Die groteske Show ist zum Fremdschämen, was zugleich Hornauers Erfolg auf TikTok erklären dürfte. Ein verschrobener Kauz, der auf seinem Keyboard klimpert und mit metaphysischen Sprüchen um sich wirft. In den Kommentaren witzeln die meisten über «König Thomas», der längst zum Meme wurde.
Doch es geht um mehr als nur Sprüche: Die Zuschauer können virtuelle Geschenke an die Tanzenden schicken. Dafür müssen sie mit echtem Geld zahlen. Natürlich fordert Hornauer sein Publikum regelmässig zum Spenden auf.
Hornauer greift auf seine alte Masche aus den Eso-TV-Zeiten zurück: Damals sollten die Zuschauer für die durchs Zusehen gewonnene Energie einen «Energie-Ausgleich» bezahlen.
Der feine Unterschied: Damals machte der King mit überteuerten Telefonnummern Kasse.
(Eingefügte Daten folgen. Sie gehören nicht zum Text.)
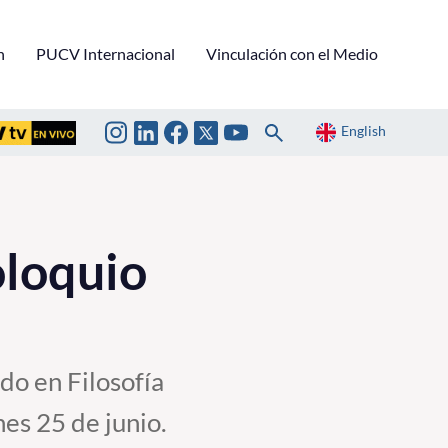
n
PUCV Internacional
Vinculación con el Medio
English
oloquio
o en Filosofía
es 25 de junio.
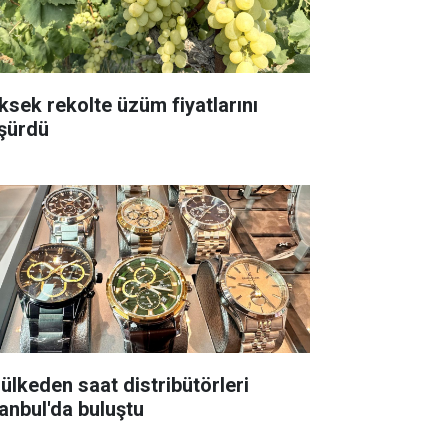
ksek rekolte üzüm fiyatlarını
şürdü
 ülkeden saat distribütörleri
tanbul'da buluştu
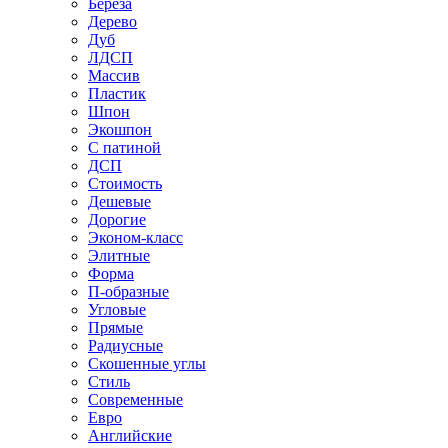
Береза
Дерево
Дуб
ЛДСП
Массив
Пластик
Шпон
Экошпон
С патиной
ДСП
Стоимость
Дешевые
Дорогие
Эконом-класс
Элитные
Форма
П-образные
Угловые
Прямые
Радиусные
Скошенные углы
Стиль
Современные
Евро
Английские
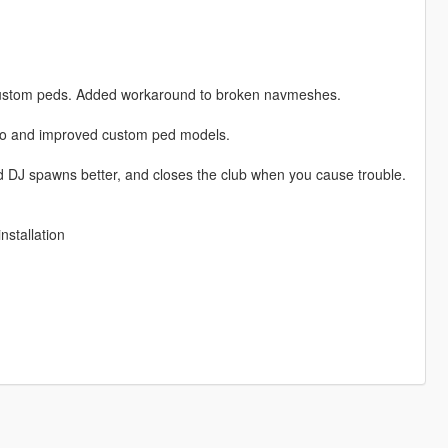
 custom peds. Added workaround to broken navmeshes.
rio and improved custom ped models.
d DJ spawns better, and closes the club when you cause trouble.
stallation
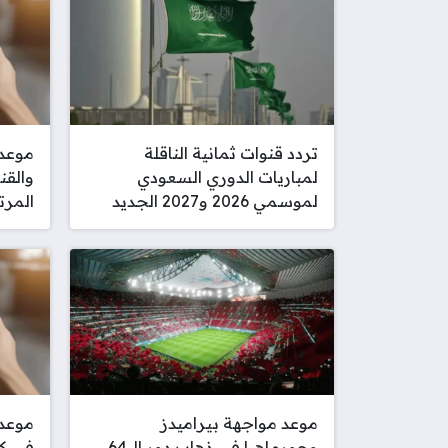
تردد قنوات ثمانية الناقلة
موعد 
لمباريات الدوري السعودي
والقن
لموسمي 2026 و2027 الجديد
المرت
موعد مواجهة بيراميدز
موعد 
وجورماهيا في ذهاب دور الـ 64
في كأ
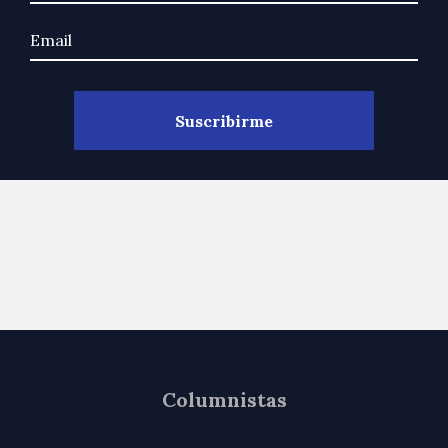
Columnistas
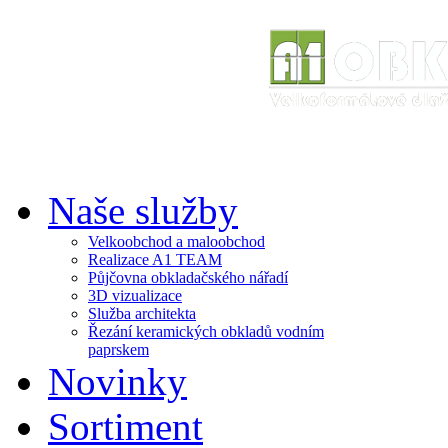
Naše služby
Velkoobchod a maloobchod
Realizace A1 TEAM
Půjčovna obkladačského nářadí
3D vizualizace
Služba architekta
Řezání keramických obkladů vodním
paprskem
Novinky
Sortiment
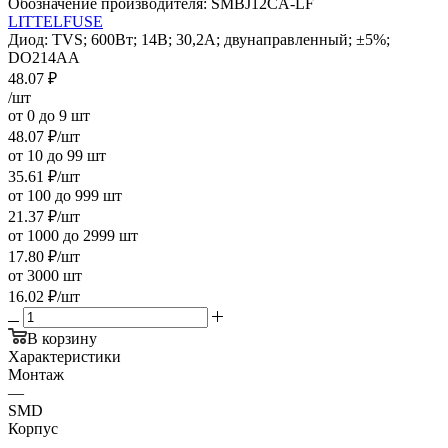
Обозначение производителя:
SMBJ12CA-LF
LITTELFUSE
Диод: TVS; 600Вт; 14В; 30,2А; двунаправленный; ±5%;
DO214AA
48.07
₽
/шт
от 0 до 9 шт
48.07
₽
/шт
от 10 до 99 шт
35.61
₽
/шт
от 100 до 999 шт
21.37
₽
/шт
от 1000 до 2999 шт
17.80
₽
/шт
от 3000 шт
16.02
₽
/шт
В корзину
Характеристики
Монтаж
—
SMD
Корпус
—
In Deutschland wurde gegen ihn wegen des Verdachts auf gewerbsmässigen Betrug in 1,5 Millionen Fällen ermittelt. Heute belohnt das Publikum die groteske Darbietung mit kostenpflichtigen Geschenken, die beispielsweise in Form von Rosen über den Bildschirm flimmern. Das wertvollste Geschenk ist ein virtuelles TikTok-Logo, das schlappe 500 Euro kostet. Hornauer nutzt also TikToks Spenden-Funktion, mit der die Zuschauer Streamer für ihre Performance monetär belohnen können.
Um seine Einnahmen anzukurbeln, hat er zuletzt den Chat selbst für zahlende Abonnenten seines Kanals geschlossen. Wer sich bemerkbar machen will, muss nun zwingend spenden. Je grösser die Spende, desto besser, da die milde Gabe schliesslich in der Familie bleibe, wie Hornauer betont.
Stolpern Jugendliche auf TikTok über seine Videos, ist nicht ersichtlich, welche Vorgeschichte dieser Mann hat.
Die gute Nachricht: Die Generation TikTok scheint die Masche zu durchschauen.
Wurde Hornauer zunächst aus Unwissenheit von vielen gefeiert, hat der Wind inzwischen gedreht. Seine Livestreams werden immer wieder von Trollen gekapert und mehrheitlich geschaut, um über ihn zu lachen.
TikToker nehmen Hornauers Esoterik-Geschwätz genüsslich auf die Schippe. Sie fragen ihn spöttisch, ob er an Kristalle glaube, da er ein «Lichtkristallzentrum» betreibt, eine esoterische Edelsteinausstellung mit Edelsteinverkauf samt Thronsaal.
Dass Hornauer nicht einfach harmlos-lustig ist, fällt inzwischen auch TikTokern wie Freddi auf. Der Teenager hat mit seinen Tanzeinlagen beim König knapp 300'000 Follower eingesackt. Nun klärt er seine Zuschauer über Hornauers Masche und dessen finstere Vergangenheit auf.
Ganz so leicht lässt sich die TikTok-Community also nicht abziehen. Bestes Beispiel ist Freddi, der häufig bei Hornauers Stream zu Gast war. Er zieht den TAM Dance nun mit seinem eigenen Swag Dance durch den Kakao.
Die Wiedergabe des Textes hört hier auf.